So what is going on around here??  Still revising, still WIPing, still packing for next weekend’s move.  Seriously, I hate moving!!!  Where did all this stuff come from?  How will I ever get it all packed?  I need one of those Regency yard sales Gail talked about a few days ago….

In the meantime, I’m reading a very interesting book, Sara Wheeler’s O My America! Six Women and Their Second Acts in the New World, all about women in history who found new lives and new beginnings in America.  I always love histories of women who lived their lives outside the lines.  It includes Fanny Trollope (mother of Anthony, she wrote a bestseller that has a scathing review of American manners and craziness…I’d love to see what she had to say about the government right now), actress Fanny Kemble, who married a Southern plantation owner and wrote moving about the tragedy and complexity of slavery, famous traveler Isabella Bird–and Jane Austen’s niece, Catherine Hubback, a woman I knew very little about.

This is what Wikipedia has to say about her:

“Catherine Anne Hubback (1818 – 25 February 1877) was an English novelist, and the eighth child and fourth daughter of Sir Francis Austen (1774-1865), and niece of Jane Austen.

She began writing fiction to support herself and her three sons after her husband John Hubback was institutionalized with a breakdown. She had copies of some of her aunt’s unfinished works and, in 1850, remembering Austen’s proposed plot, she wrote The Younger Sister, a completion of Jane Austen’s The Watsons. In the next thirteen years, she completed nine more novels.

She emigrated to California, USA in 1870. In the autumn of 1876 she removed to Gainesville, Prince William Co, VA, where she died in 1877. Her novels, which enjoyed some popularity in their time, are no longer well-known. Her most important contribution is to literary history where she, and later family, perpetuated Austen family history.”
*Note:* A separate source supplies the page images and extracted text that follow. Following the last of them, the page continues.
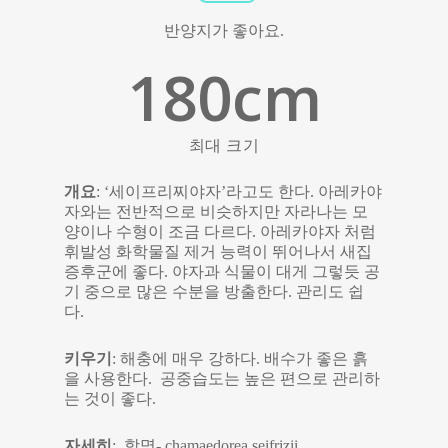
반양지가 좋아요.
180
cm
최대 크기
개요
: ‘세이프리찌야자’라고도 한다. 아레카야
자와는 전반적으로 비슷하지만 자라나는 모
양이나 수형이 조금 다르다. 아레카야자 처럼
휘발성 화학물질 제거 능력이 뛰어나서 새집
증후군에 좋다. 야자과 식물이 대게 그렇듯 공
기 중으로 많은 수분을 방출한다. 관리도 쉽
다.
키우기
: 해충에 매우 강하다. 배수가 좋은 흙
을 사용한다. 공중습도는 높은 편으로 관리하
는 것이 좋다.
자세히
: 학명- chamaedorea seifrizii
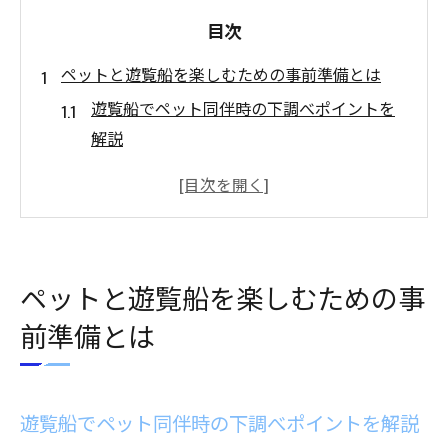
目次
ペットと遊覧船を楽しむための事前準備とは
遊覧船でペット同伴時の下調べポイントを
解説
クルーズ船で愛犬と過ごすための準備リス
ト
遊覧船のペット同伴条件と確認すべき事項
快適な遊覧船体験へ向けたペット同行準備
ペットと遊覧船を楽しむための事
術
前準備とは
遊覧船利用前に押さえるべきペット同伴ル
ール
クルーズで愛犬と快適な旅時間を過ごす秘訣
遊覧船でペット同伴時の下調べポイントを解説
遊覧船で愛犬と快適に過ごすコツと工夫集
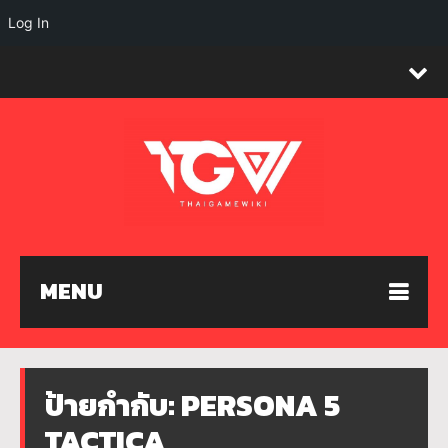
Log In
MENU
ป้ายกำกับ:
PERSONA 5
TACTICA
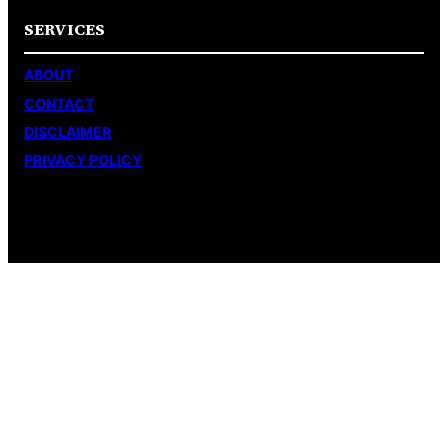
SERVICES
ABOUT
CONTACT
DISCLAIMER
PRIVACY POLICY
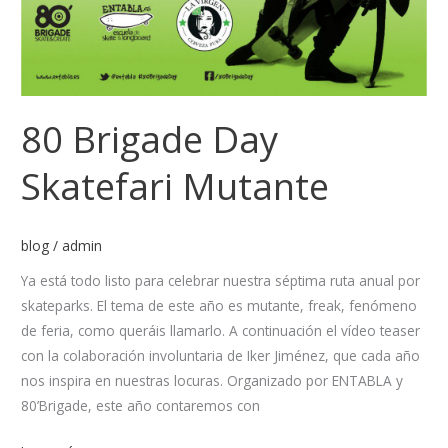
80 Brigade Day
Skatefari Mutante
blog
/
admin
Ya está todo listo para celebrar nuestra séptima ruta anual por
skateparks. El tema de este año es mutante, freak, fenómeno
de feria, como queráis llamarlo. A continuación el vídeo teaser
con la colaboración involuntaria de Iker Jiménez, que cada año
nos inspira en nuestras locuras. Organizado por ENTABLA y
80’Brigade, este año contaremos con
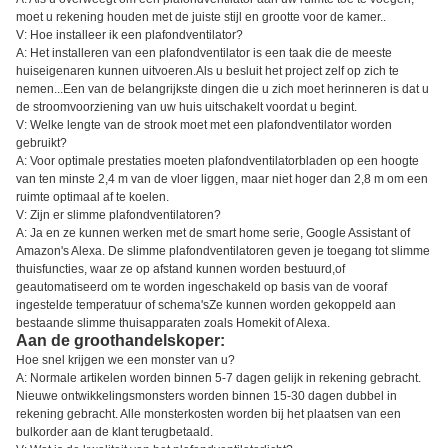
moet u rekening houden met de juiste stijl en grootte voor de kamer..
V: Hoe installeer ik een plafondventilator?
A: Het installeren van een plafondventilator is een taak die de meeste
huiseigenaren kunnen uitvoeren.Als u besluit het project zelf op zich te
nemen...Een van de belangrijkste dingen die u zich moet herinneren is dat u
de stroomvoorziening van uw huis uitschakelt voordat u begint.
V: Welke lengte van de strook moet met een plafondventilator worden
gebruikt?
A: Voor optimale prestaties moeten plafondventilatorbladen op een hoogte
van ten minste 2,4 m van de vloer liggen, maar niet hoger dan 2,8 m om een
ruimte optimaal af te koelen.
V: Zijn er slimme plafondventilatoren?
A: Ja en ze kunnen werken met de smart home serie, Google Assistant of
Amazon's Alexa. De slimme plafondventilatoren geven je toegang tot slimme
thuisfuncties, waar ze op afstand kunnen worden bestuurd,of
geautomatiseerd om te worden ingeschakeld op basis van de vooraf
ingestelde temperatuur of schema'sZe kunnen worden gekoppeld aan
bestaande slimme thuisapparaten zoals Homekit of Alexa.
Aan de groothandelskoper:
Hoe snel krijgen we een monster van u?
A: Normale artikelen worden binnen 5-7 dagen gelijk in rekening gebracht.
Nieuwe ontwikkelingsmonsters worden binnen 15-30 dagen dubbel in
rekening gebracht. Alle monsterkosten worden bij het plaatsen van een
bulkorder aan de klant terugbetaald.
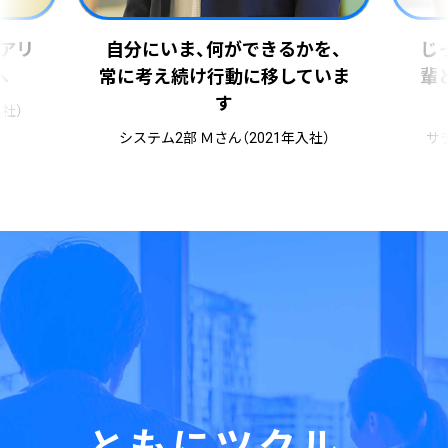
きるかを、
じっくり1年をかける研修、先
移していま
輩との
1対1の壁打ちが実務に
つながる
021年入社）
サテライト2部 Ｔさん（2022年入社）
ともにツクル、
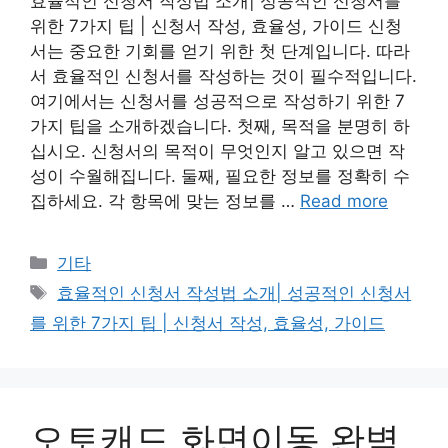
효율적인 신청서 작성법 소개| 성공적인 신청서를
위한 7가지 팁 | 신청서 작성, 효율성, 가이드 신청
서는 중요한 기회를 얻기 위한 첫 단계입니다. 따라
서 효율적인 신청서를 작성하는 것이 필수적입니다.
여기에서는 신청서를 성공적으로 작성하기 위한 7
가지 팁을 소개하겠습니다. 첫째, 목적을 분명히 하
십시오. 신청서의 목적이 무엇인지 알고 있으면 작
성이 수월해집니다. 둘째, 필요한 정보를 정확히 수
집하세요. 각 항목에 맞는 정보를 …
Read more
Categories
기타
Tags
효율적인 신청서 작성법 소개| 성공적인 신청서
를 위한 7가지 팁 | 신청서 작성, 효율성, 가이드
오토캐드 화면이동 완벽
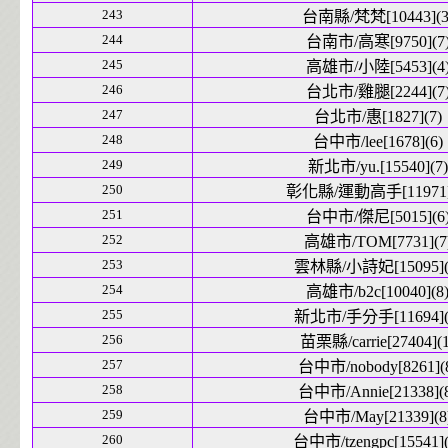
243
台南縣/梵梵[10443](3
244
台南市/高寒[9750](7
245
高雄市/小陸[5453](4
246
台北市/雞腿[2244](7
247
台北市/惠[1827](7)
248
台中市/lee[1678](6)
249
新北市/yu.[15540](7)
250
彰化縣/運動高手[11971]
251
台中市/傑尼[5015](6
252
高雄市/TOM[7731](7
253
雲林縣/小詩妃[15095](
254
高雄市/b2c[10040](8
255
新北市/手分手[11694](
256
苗栗縣/carrie[27404](1
257
台中市/nobody[8261](
258
台中市/Annie[21338](
259
台中市/May[21339](8
260
台中市/tzengpc[15541](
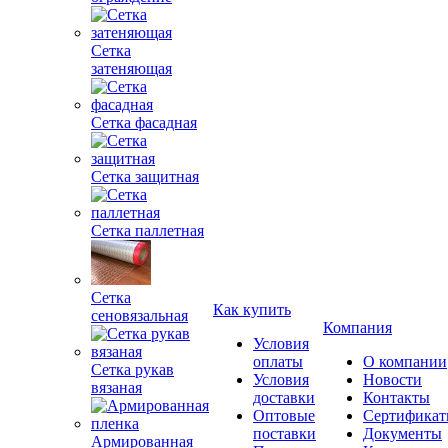
Сетка
затеняющая
Сетка фасадная
Сетка защитная
Сетка паллетная
Сетка
Как купить
сеновязальная
Компания
Условия
оплаты
О компании
Сетка рукав
Условия
Новости
вязаная
доставки
Контакты
Оптовые
Сертифика
поставки
Документы
Армированная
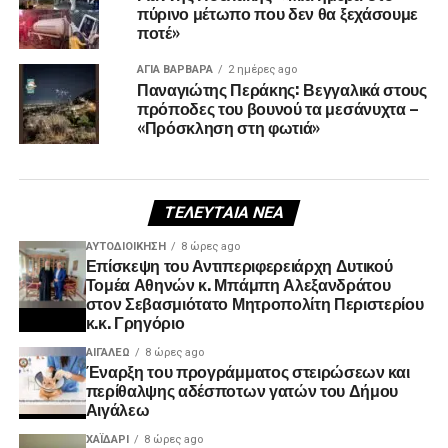
πύρινο μέτωπο που δεν θα ξεχάσουμε
ποτέ»
ΑΓΙΑ ΒΑΡΒΑΡΑ
2 ημέρες ago
Παναγιώτης Περάκης: Βεγγαλικά στους
πρόποδες του βουνού τα μεσάνυχτα –
«Πρόσκληση στη φωτιά»
ΤΕΛΕΥΤΑΊΑ ΝΈΑ
ΑΥΤΟΔΙΟΊΚΗΣΗ
8 ώρες ago
Επίσκεψη του Αντιπεριφερειάρχη Δυτικού
Τομέα Αθηνών κ. Μπάμπη Αλεξανδράτου
στον Σεβασμιότατο Μητροπολίτη Περιστερίου
κ.κ. Γρηγόριο
ΑΙΓΑΛΕΩ
8 ώρες ago
Έναρξη του προγράμματος στειρώσεων και
περίθαλψης αδέσποτων γατών του Δήμου
Αιγάλεω
ΧΑΪΔΑΡΙ
8 ώρες ago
HubbackBut it sounds like there was so much more to her life.  The 8th of 11 children of Frank, one of the Navy brothers, she was born the year after Aunt Jane died.  She married a respectable, prosperous attorney, had 3 sons, gained a reputation as a good hostess–then her comfortable, expected life shattered when her husband went insane and had to be committed to an asylum.  Catherine, left with her sons to raise, took to writing (it seems someone said “Hey, you remember Aunt Jane?  She had this unfinished manuscript.  Why don’t you finish it?” and she did her own version of The Watsons to start).  She wrote vast Victorian tomes of about 800 pages, which I have never read or even seen, and she herself knew they weren’t all that great.  But they put food on the table and sent her sons to school, which is all she wanted.  When her eldest son moved to San Francisco, then a half rough-and-tumble frontier town and half up-and-coming cosmopolitan city, with a strong Spanish flavor, she went too.  And she made a whole new life for herself in a whole new place.  (There’s a good post about her on the Austen Authors blog, too)

 

It looks like there is a volume of her letters, An Englishwoman in California, which I’m going to look for.  And now back to revising…

Who are some adventurous women you admire??